Благословенны вы, что столько слав
Стяжали ей, певучие канцоны, —
Дум золотых о ней единый сплав[102]!
Французский Ренессанс возвел сонет на степень излюбленной и модной поэтической формы. В значительной степени это была заслуга «божественного» Ронсара, продолжавшего традиции Петрарки в культивировании любовного сонета. Его пьесы к Кассандре, Марии, Астрее, Елене создают замечательные сонетные циклы, объединенные именами его возлюбленных.

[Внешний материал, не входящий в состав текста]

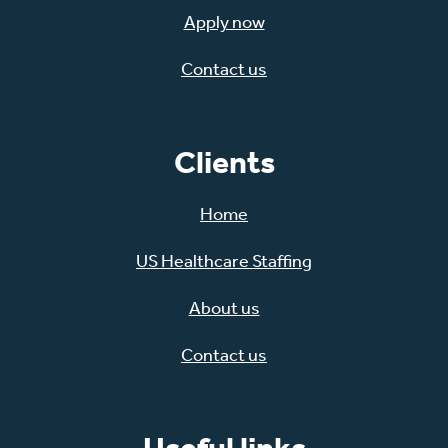
Apply now
Contact us
Clients
Home
US Healthcare Staffing
About us
Contact us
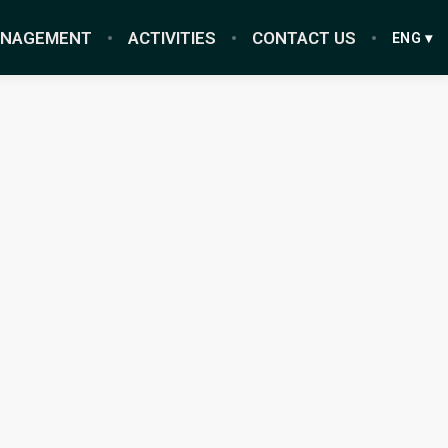
ANAGEMENT
ACTIVITIES
CONTACT US
ENG ▾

Мастерство Ронсара как бы уточняет сонетные правила, еще недостаточно закрепленные великими итальянскими сонетистами, и не трудно заметить, что терцеты, например, приобретают у него всю отчетливость позднейшего строгого канона.
Один из лучших сонетов Ронсара — это Sonnet pour Hélène («Je plante en ta faveur cet arbre de Cybèle»…):
Сажаю в честь твою я дерево Цибелы,
Сосну, чтоб о тебе все знали времена.
Любовно вырезал я наши имена,
И вырастет с корой их очерк огрубелый.
Вы, населившие родные мне пределы,
Луара резвый хор, вы, фавнов племена,
Заботой вашею пусть возрастет сосна,
Чтоб ветви и зимой и летом были целы.
Пастух, ты пригонять сюда свой будешь скот,
С тростинкой напевать эклогу в этой сени,
Дощечку на сучок ты вешай каждый год.
Прохожий да прочтет мою любовь и пени
И вместе с молоком ягненка кровь прольет,
Сказав: «Сосна свята: то память о Елене»[103].
Ронсарова «Плеяда» следует в выборе форм указаниям учителя. У Иоакима Дю Белле в его «Книге сожалений» сонет служит уже не только любовному признанию, но и подчас сатирическим портретам. Семнадцатое столетие продолжает всячески культивировать эту форму, и некоторые знаменитые сонеты той эпохи, написанные различными поэтами как бы на конкурс, вызывают бурные споры и разбивают общество литературных салонов на враждебные партии.
Затем наступает затмение сонета. Восемнадцатое столетие, озабоченное и в поэзии своей различными идеологическими заданиями, обнаруживает полное равнодушие к этому строфическому типу. «Квадратные» александрийцы трагедий, посланий или эпических поэм, вольные стихи мадригалов, басен и эпиграмм вполне удовлетворяют стихотворцев. Нет потребности ковать, гнуть и закалять стих трудными, утонченными и богатыми формами баллады или канцоны, терцины или сонета. Вольтер и Парни великолепно обходятся без этих изысканностей формы. Только германский ясновидец Гете, зоркий ко всему ценному в искусстве, пишет свои шесть своеобразнейших сонетов, словно намечая зреющее возрождение жанра.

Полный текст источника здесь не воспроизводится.